In reliability, the edge probably goes to the XD. The shorter you make a 1911, generally the less reliable it is. 3" have the worst reputation for reliability among 1911 lengths, and the 3.5" Ultra Compact isn't far behind. (Of course, seven members will now chime in and say that their 3" 1911s are 100% reliable, but the general trend is that short guns choke more often than other lengths.)

The 1911 is flat and easier to conceal compared to the fatter XD. The 1911 has a smaller grip than the XD, which you apparently find more comfortable (as do I). The 1911 potentially has a better trigger than the XD.

Springfield lists the Ultra Compact at 32 ounces, heavy compared to the XD Subcompact at a flyweight 20.5 ounces. Thus the Ultra will be heavier on the belt, but probably recoil less.

The 1911 has a considerably lower bore axis than the XD, making it easier to point on target and giving it less muzzle flip.

The XD holds more BBs. Still, the seven rounds in the 1911 should be more than adequate for any civilian encounter, and 1911 mags are flat and easy to carry as spares.

As far as I'm concerned, the only thing place the XD bests the short 1911 is in reliability. Everything else goes to the 1911, unless a few extra rounds in the gun are a make-or-break for you. And who knows, you might get lucky and get a 100% reliable short 1911.

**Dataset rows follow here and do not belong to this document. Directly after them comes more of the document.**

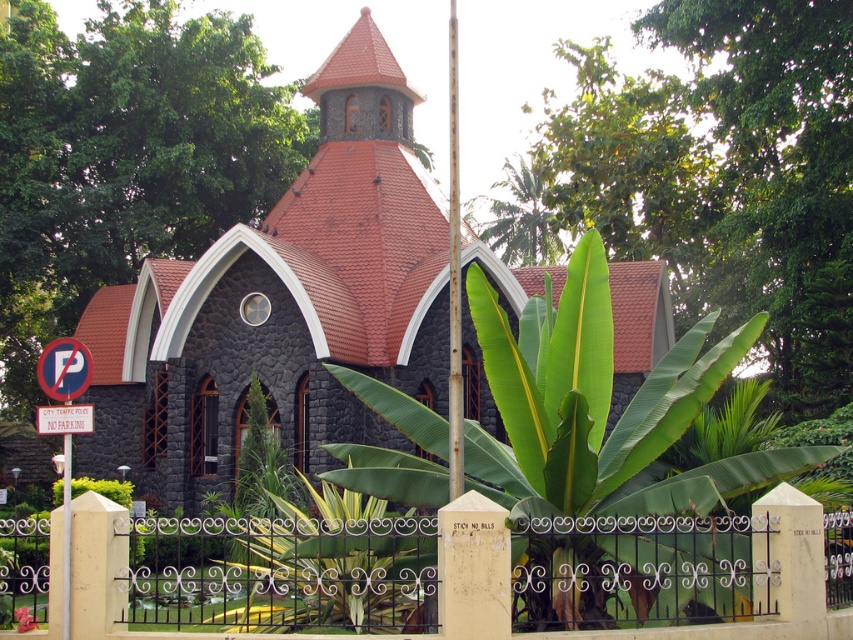 Question: Which point appears closest to the camera in this image?

Choices:
 (A) (450, 412)
 (B) (271, 412)
 (C) (469, 586)

Answer: (C)

Question: Is iron/textured fence at center further to camera compared to smooth white flag pole at center?

Choices:
 (A) no
 (B) yes

Answer: (A)

Question: Which object is closer to the camera taking this photo?

Choices:
 (A) dark gray stone church at center
 (B) smooth white flag pole at center

Answer: (B)

Question: Does dark gray stone church at center appear on the left side of iron/textured fence at center?

Choices:
 (A) no
 (B) yes

Answer: (A)

Question: Does iron/textured fence at center lie behind smooth white flag pole at center?

Choices:
 (A) yes
 (B) no

Answer: (B)

Question: Which of the following is the farthest from the observer?

Choices:
 (A) (456, 266)
 (B) (338, 122)

Answer: (B) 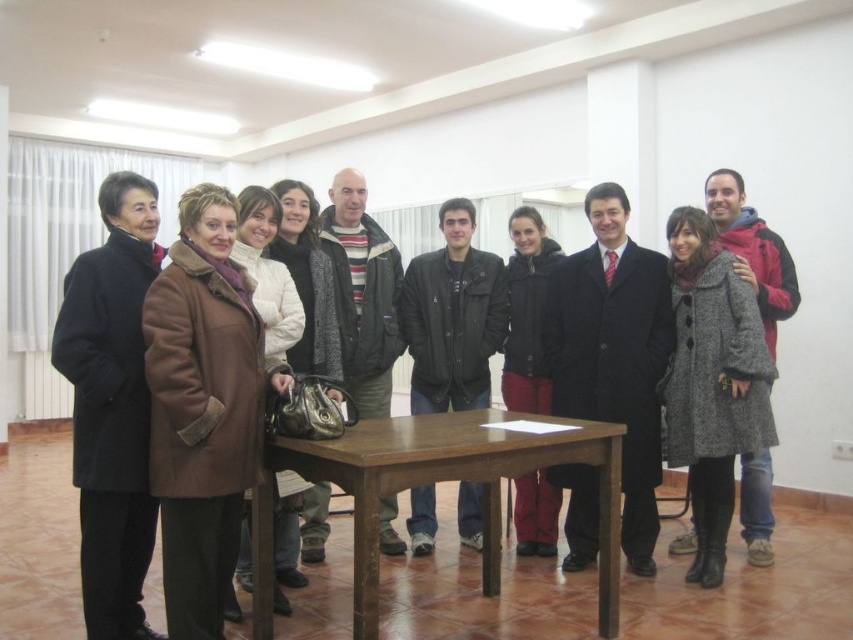 You are organizing a charity event and need to arrange coats on a rack based on their height. The rack has two levels, with the lower level for shorter items and the upper level for taller ones. Given the brown woolen coat at left and the matte black coat at center, which coat should be placed on the lower level?

The brown woolen coat at left should be placed on the lower level because it has a lesser height compared to the matte black coat at center.

You are organizing a clothing donation drive and need to stack the brown woolen coat at left and the matte black coat at center vertically. Which coat should you place at the bottom to ensure stability?

The matte black coat at center is larger than the brown woolen coat at left, so placing the larger matte black coat at center at the bottom will provide better stability for the stack. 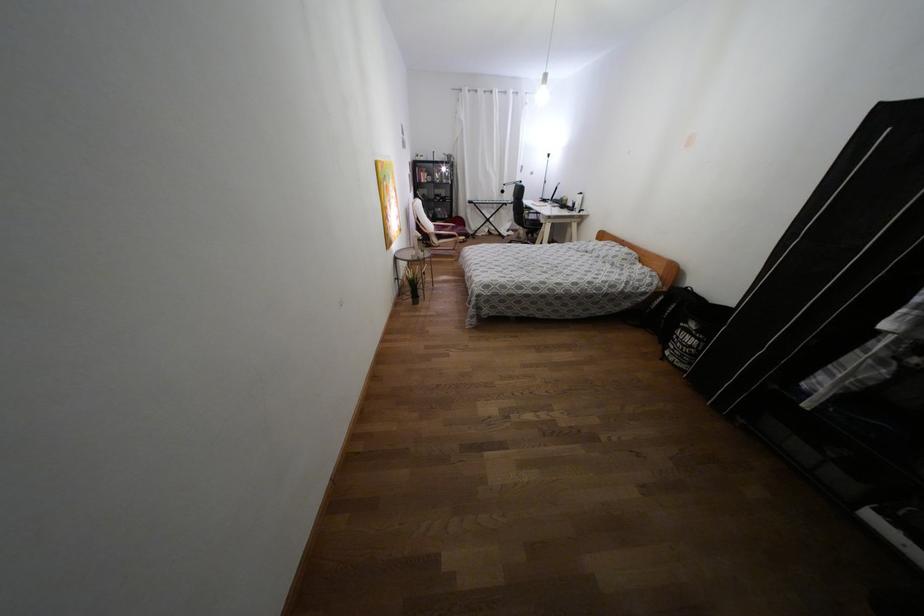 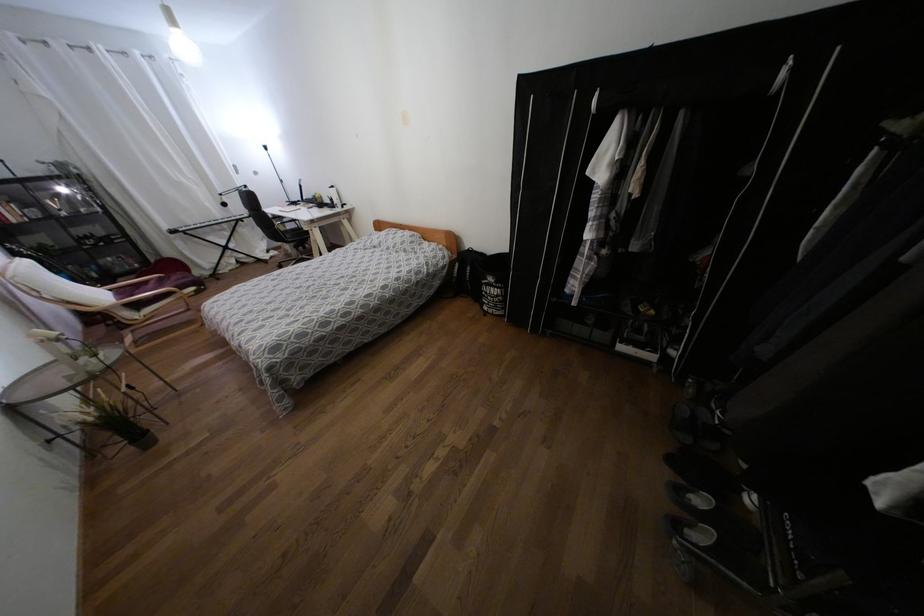 Question: Based on the continuous images, in which direction is the camera rotating? Reply with the corresponding letter.

Choices:
 (A) Left
 (B) Right
 (C) Up
 (D) Down

Answer: (B) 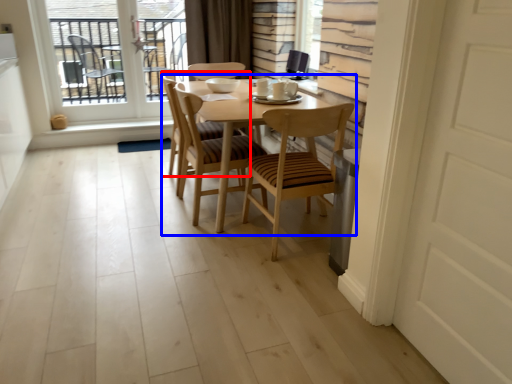 Question: Which of the following is the closest to the observer, chair (highlighted by a red box) or kitchen & dining room table (highlighted by a blue box)?

Choices:
 (A) chair
 (B) kitchen & dining room table

Answer: (B) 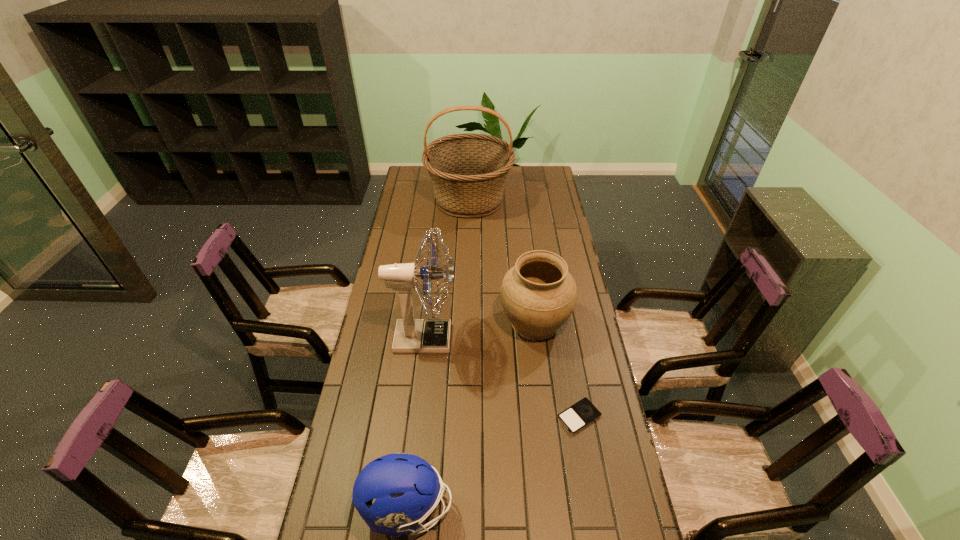 Where is `free point between the fan and the third shortest object`? This screenshot has width=960, height=540. free point between the fan and the third shortest object is located at coordinates (480, 330).

The width and height of the screenshot is (960, 540). I want to click on free area in between the fan and the fourth farthest object, so point(502,377).

Choose which object is the nearest neighbor to the fan. Please provide its 2D coordinates. Your answer should be formatted as a tuple, i.e. [(x, y)], where the tuple contains the x and y coordinates of a point satisfying the conditions above.

[(538, 294)]

Identify which object is located as the second nearest to the farthest object. Please provide its 2D coordinates. Your answer should be formatted as a tuple, i.e. [(x, y)], where the tuple contains the x and y coordinates of a point satisfying the conditions above.

[(412, 335)]

Identify the location of blank space that satisfies the following two spatial constraints: 1. on the front-facing side of the fan; 2. on the left side of the shortest object. (416, 417).

The width and height of the screenshot is (960, 540). I want to click on vacant space that satisfies the following two spatial constraints: 1. on the front-facing side of the fourth farthest object; 2. on the left side of the fan, so click(x=416, y=417).

The width and height of the screenshot is (960, 540). In order to click on vacant space that satisfies the following two spatial constraints: 1. on the front-facing side of the fan; 2. on the left side of the fourth farthest object in this screenshot , I will do `click(416, 417)`.

You are a GUI agent. You are given a task and a screenshot of the screen. Output one action in this format:
    pyautogui.click(x=<x>, y=<y>)
    Task: Click on the vacant area in the image that satisfies the following two spatial constraints: 1. on the front side of the farthest object; 2. on the right side of the shortest object
    
    Given the screenshot: What is the action you would take?
    pyautogui.click(x=463, y=417) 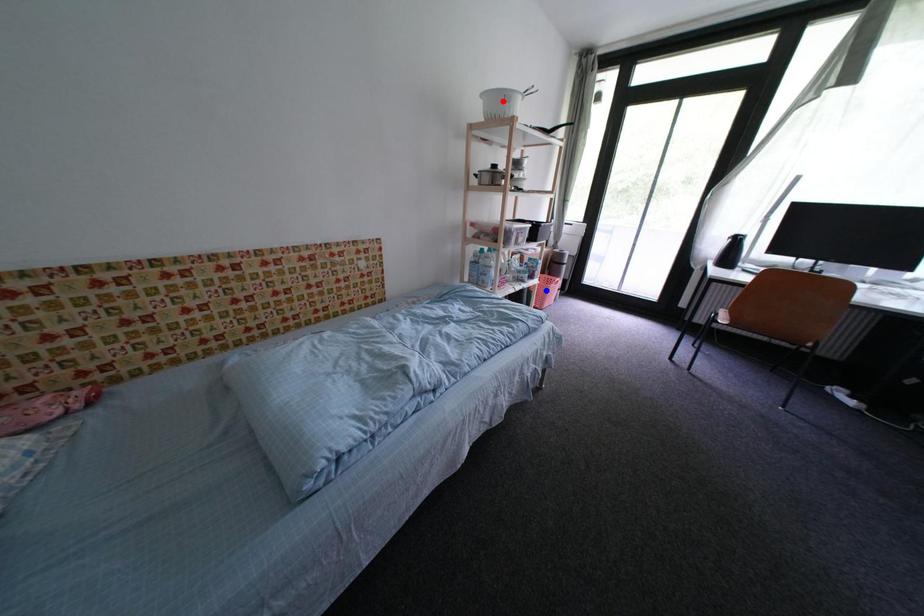 Question: Two points are marked on the image. Which point is closer to the camera?

Choices:
 (A) Blue point is closer.
 (B) Red point is closer.

Answer: (B) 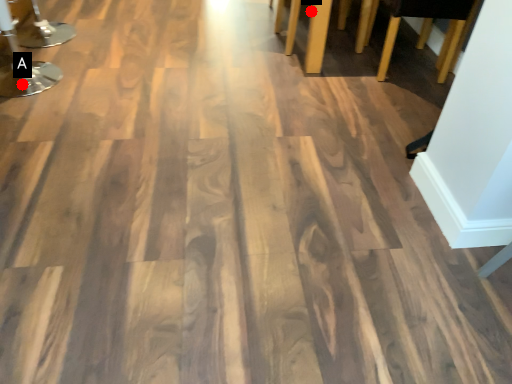 Question: Two points are circled on the image, labeled by A and B beside each circle. Which of the following is the farthest from the observer?

Choices:
 (A) A is further
 (B) B is further

Answer: (B) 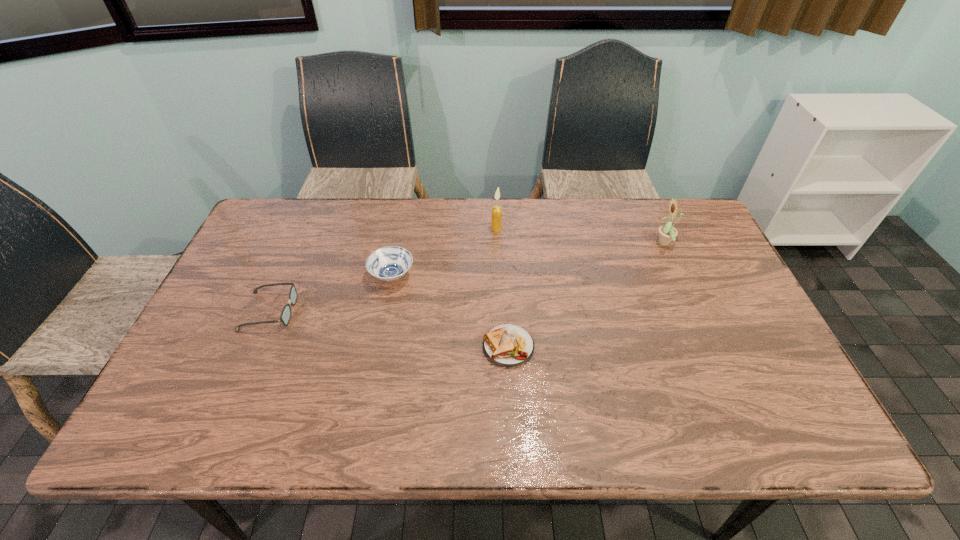 The image size is (960, 540). I want to click on free spot at the far edge of the desktop, so 548,220.

Find the location of a particular element. The width and height of the screenshot is (960, 540). free region at the near edge of the desktop is located at coordinates click(x=253, y=427).

The image size is (960, 540). I want to click on vacant area at the left edge, so click(277, 279).

Where is `free location at the right edge`? This screenshot has width=960, height=540. free location at the right edge is located at coordinates (763, 373).

In the image, there is a desktop. Where is `vacant space at the far left corner`? This screenshot has width=960, height=540. vacant space at the far left corner is located at coordinates (307, 212).

Find the location of a particular element. This screenshot has width=960, height=540. vacant space at the near left corner of the desktop is located at coordinates (180, 437).

You are a GUI agent. You are given a task and a screenshot of the screen. Output one action in this format:
    pyautogui.click(x=<x>, y=<y>)
    Task: Click on the vacant space in between the leftmost object and the soup bowl
    Image resolution: width=960 pixels, height=540 pixels.
    Given the screenshot: What is the action you would take?
    pyautogui.click(x=331, y=294)

At what (x,y) coordinates should I click in order to perform the action: click on free space between the second farthest object and the sandwich. Please return your answer as a coordinate pair (x, y). The image size is (960, 540). Looking at the image, I should click on (587, 295).

In order to click on free space that is in between the sunflower and the candle in this screenshot , I will do `click(581, 237)`.

Identify the location of free area in between the rightmost object and the third shortest object. (529, 260).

'Course, I'd rather carry a Glock than either. :mrgreen:


----------



## 7mmlover (Dec 4, 2006)

Mike, where in AZ are you? I'm active Army and just left the Tucson area and I'm now stationed at Ft Beloir, VA. I've spent about 9yrs in AZ with the Army and will probally retire there.


----------



## -gunut- (May 8, 2006)

I would go with HK...but thats just me :mrgreen:


----------



## Mike Barham (Mar 30, 2006)

7mmlover said:


> Mike, where in AZ are you? I'm active Army and just left the Tucson area and I'm now stationed at Ft Beloir, VA. I've spent about 9yrs in AZ with the Army and will probally retire there.


I live in Mesa, which is just east of Phoenix, though I'm deploying to Afghanistan very soon. I came here from The People's Republic of Connecticut, and love Arizona. The weather isn't perfect, but the gun culture here is great, and it's nice to be at least semi-free.

Feel free to PM me with any questions about AZ.


----------



## 7mmlover (Dec 4, 2006)

Well my new neighbor and I went hunting this weekend and he had the xd sub compact in .40sw, brought a smile to my face because I got to hold one. It was just what I wanted in a CCW. I'll shoot it next weekend and if I like the way it shoots I'll buy it. S&W .40 is more than enough for a CCW. If I'm trying to make a statement with open carry I'll buy a 1911 or the Baby Eagle in .45acp.


----------